What this task involves:
Find the line below with "bootcamp, guaranteed!" and the line with "Thursday evenings from". Output them and the lines between, exactly, but not the pictures.

Provided entries:
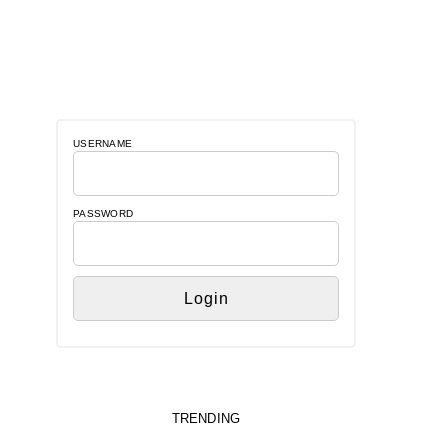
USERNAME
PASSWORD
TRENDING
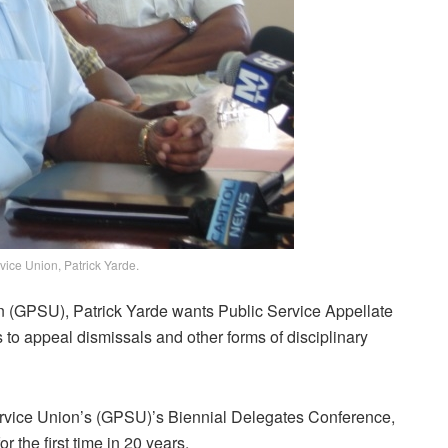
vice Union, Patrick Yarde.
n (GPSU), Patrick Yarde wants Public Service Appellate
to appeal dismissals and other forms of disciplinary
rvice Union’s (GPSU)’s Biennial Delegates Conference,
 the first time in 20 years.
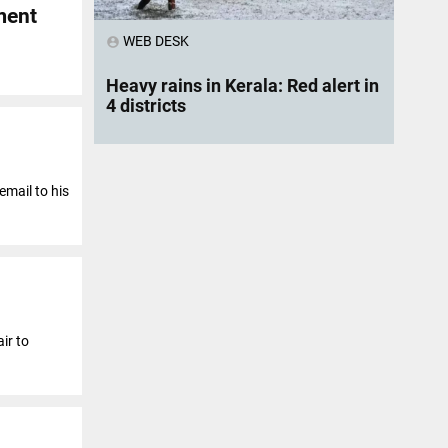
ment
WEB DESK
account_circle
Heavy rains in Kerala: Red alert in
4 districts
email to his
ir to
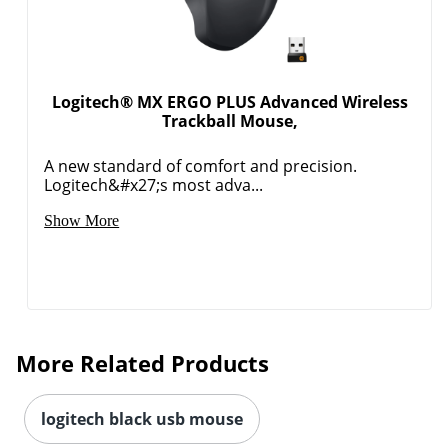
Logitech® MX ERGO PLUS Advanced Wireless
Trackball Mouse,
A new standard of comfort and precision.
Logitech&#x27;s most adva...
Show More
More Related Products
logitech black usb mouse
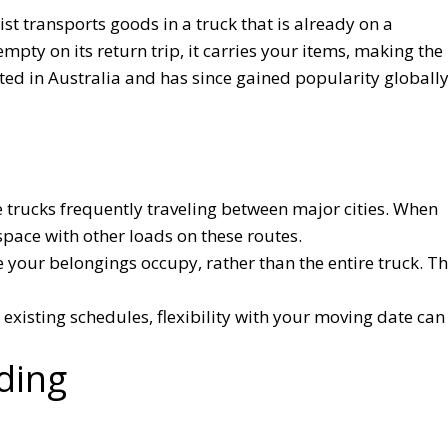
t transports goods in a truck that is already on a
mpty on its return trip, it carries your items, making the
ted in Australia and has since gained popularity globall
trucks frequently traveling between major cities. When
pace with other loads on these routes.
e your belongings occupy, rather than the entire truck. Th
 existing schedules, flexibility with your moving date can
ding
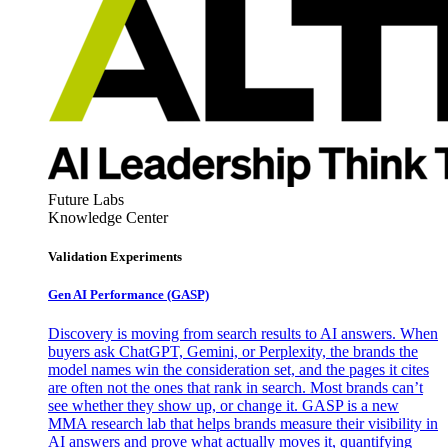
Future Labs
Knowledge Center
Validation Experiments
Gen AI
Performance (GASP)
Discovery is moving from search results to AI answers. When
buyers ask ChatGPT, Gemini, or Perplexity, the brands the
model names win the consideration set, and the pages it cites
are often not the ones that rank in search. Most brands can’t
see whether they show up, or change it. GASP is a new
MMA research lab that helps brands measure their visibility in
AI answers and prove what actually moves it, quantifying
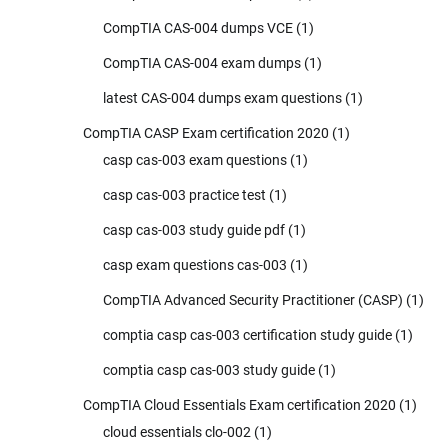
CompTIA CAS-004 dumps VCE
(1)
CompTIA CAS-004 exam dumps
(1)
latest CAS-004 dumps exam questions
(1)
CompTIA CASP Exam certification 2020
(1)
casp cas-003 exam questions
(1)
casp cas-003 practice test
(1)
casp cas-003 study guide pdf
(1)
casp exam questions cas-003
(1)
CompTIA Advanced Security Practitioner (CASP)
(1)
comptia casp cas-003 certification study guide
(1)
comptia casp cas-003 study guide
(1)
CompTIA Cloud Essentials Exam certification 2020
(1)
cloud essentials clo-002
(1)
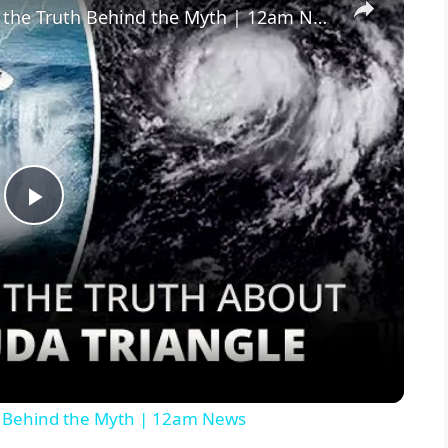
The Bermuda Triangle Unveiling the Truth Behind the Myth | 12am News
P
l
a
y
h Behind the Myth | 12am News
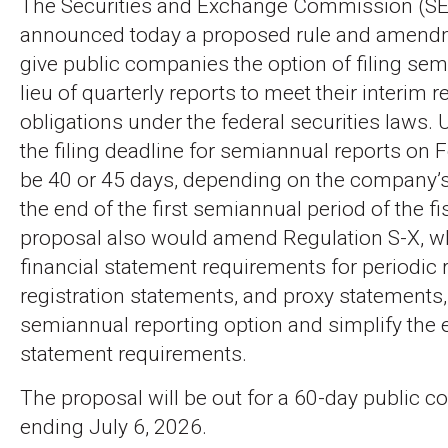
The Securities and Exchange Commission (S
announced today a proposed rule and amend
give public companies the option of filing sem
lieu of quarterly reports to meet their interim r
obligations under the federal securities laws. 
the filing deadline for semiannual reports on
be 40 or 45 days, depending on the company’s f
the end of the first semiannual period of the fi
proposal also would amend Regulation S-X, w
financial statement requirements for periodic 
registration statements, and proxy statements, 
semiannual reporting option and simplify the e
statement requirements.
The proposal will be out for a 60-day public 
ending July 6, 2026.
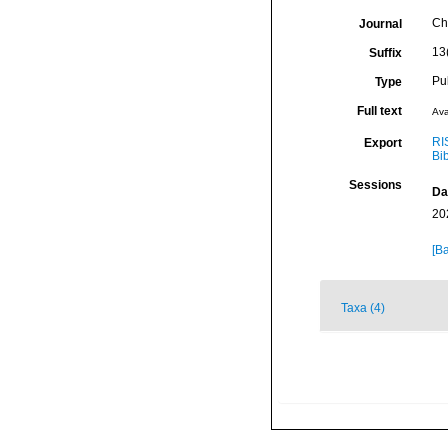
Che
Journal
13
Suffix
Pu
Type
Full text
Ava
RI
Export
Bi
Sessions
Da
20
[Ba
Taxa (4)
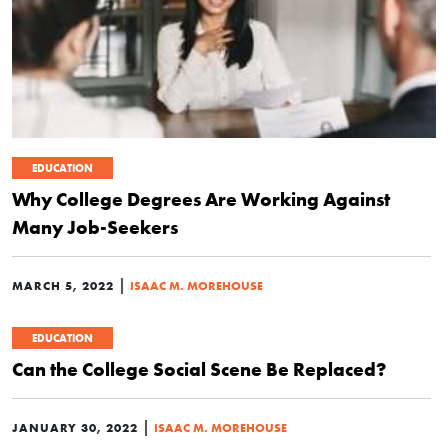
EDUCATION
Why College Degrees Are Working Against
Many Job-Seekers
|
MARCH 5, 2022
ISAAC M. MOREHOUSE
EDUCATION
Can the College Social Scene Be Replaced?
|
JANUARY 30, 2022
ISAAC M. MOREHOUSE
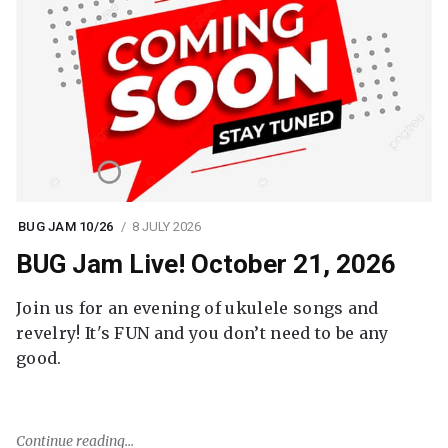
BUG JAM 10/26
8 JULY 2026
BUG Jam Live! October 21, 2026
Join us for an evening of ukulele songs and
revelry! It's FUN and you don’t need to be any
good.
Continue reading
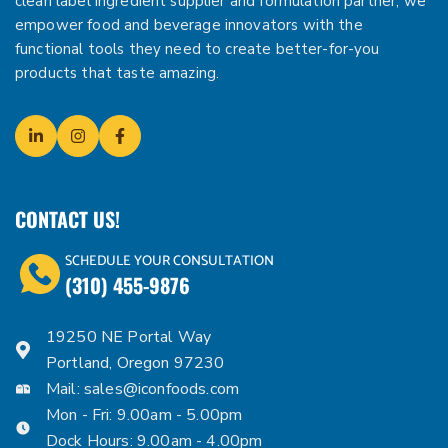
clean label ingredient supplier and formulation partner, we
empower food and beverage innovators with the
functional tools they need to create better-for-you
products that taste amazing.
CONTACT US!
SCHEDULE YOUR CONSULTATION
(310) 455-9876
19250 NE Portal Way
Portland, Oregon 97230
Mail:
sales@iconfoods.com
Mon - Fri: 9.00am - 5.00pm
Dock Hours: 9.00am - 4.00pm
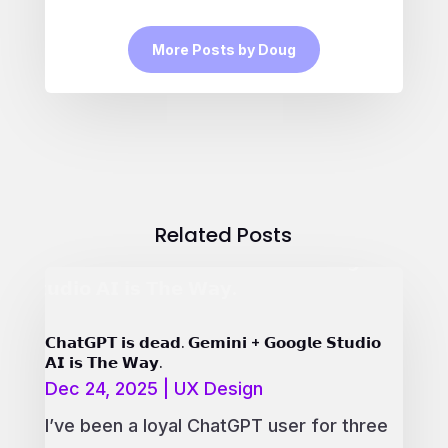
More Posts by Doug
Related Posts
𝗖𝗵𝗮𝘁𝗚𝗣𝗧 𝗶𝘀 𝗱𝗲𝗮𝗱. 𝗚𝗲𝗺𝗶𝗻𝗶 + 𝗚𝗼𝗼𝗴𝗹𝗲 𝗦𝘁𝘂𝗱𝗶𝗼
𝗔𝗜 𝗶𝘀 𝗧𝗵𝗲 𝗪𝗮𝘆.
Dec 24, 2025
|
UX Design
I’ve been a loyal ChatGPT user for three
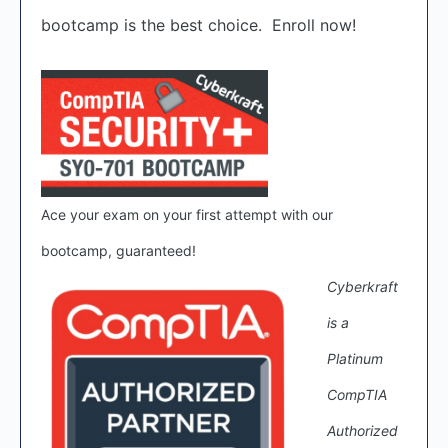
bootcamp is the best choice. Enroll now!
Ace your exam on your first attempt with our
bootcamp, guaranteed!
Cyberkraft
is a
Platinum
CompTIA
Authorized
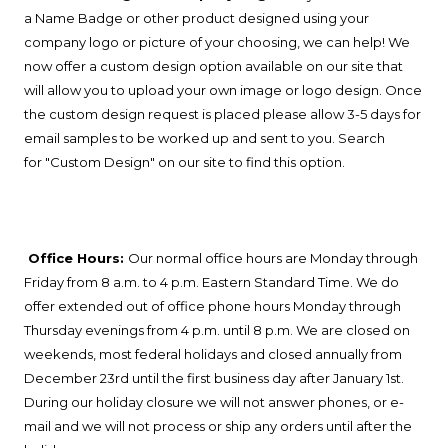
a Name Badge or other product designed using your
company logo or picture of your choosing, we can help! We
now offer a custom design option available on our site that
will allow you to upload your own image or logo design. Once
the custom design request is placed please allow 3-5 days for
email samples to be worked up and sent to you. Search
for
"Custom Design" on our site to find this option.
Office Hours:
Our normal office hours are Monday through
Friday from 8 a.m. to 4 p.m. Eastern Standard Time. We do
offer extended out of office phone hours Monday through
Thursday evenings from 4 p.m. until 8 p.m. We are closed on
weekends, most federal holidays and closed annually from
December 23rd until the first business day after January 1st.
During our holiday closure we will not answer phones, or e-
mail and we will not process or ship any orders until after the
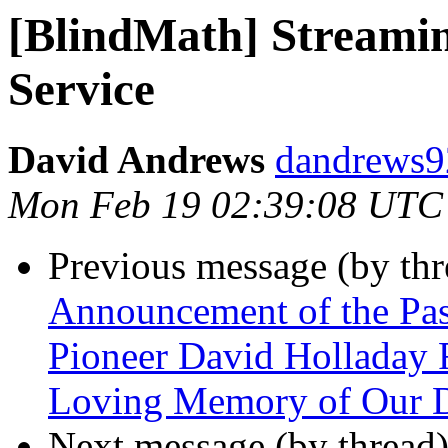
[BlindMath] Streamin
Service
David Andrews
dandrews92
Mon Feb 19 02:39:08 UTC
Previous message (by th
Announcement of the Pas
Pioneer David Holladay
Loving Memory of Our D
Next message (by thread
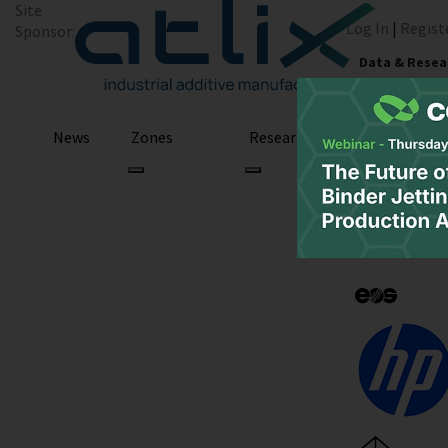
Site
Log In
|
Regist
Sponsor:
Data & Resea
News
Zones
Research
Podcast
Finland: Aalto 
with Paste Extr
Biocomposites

Your solution:
bootcamp, guaranteed!
Cyberkraft
is a
Platinum
CompTIA
Authorized
a Name Badge or other product designed using your
company logo or picture of your choosing, we can help! We
now offer a custom design option available on our site that
will allow you to upload your own image or logo design. Once
the custom design request is placed please allow 3-5 days for
email samples to be worked up and sent to you. Search
for
"Custom Design" on our site to find this option.
Office Hours:
Our normal office hours are Monday through
Friday from 8 a.m. to 4 p.m. Eastern Standard Time. We do
offer extended out of office phone hours Monday through
Thursday evenings from 4 p.m. until 8 p.m. We are closed on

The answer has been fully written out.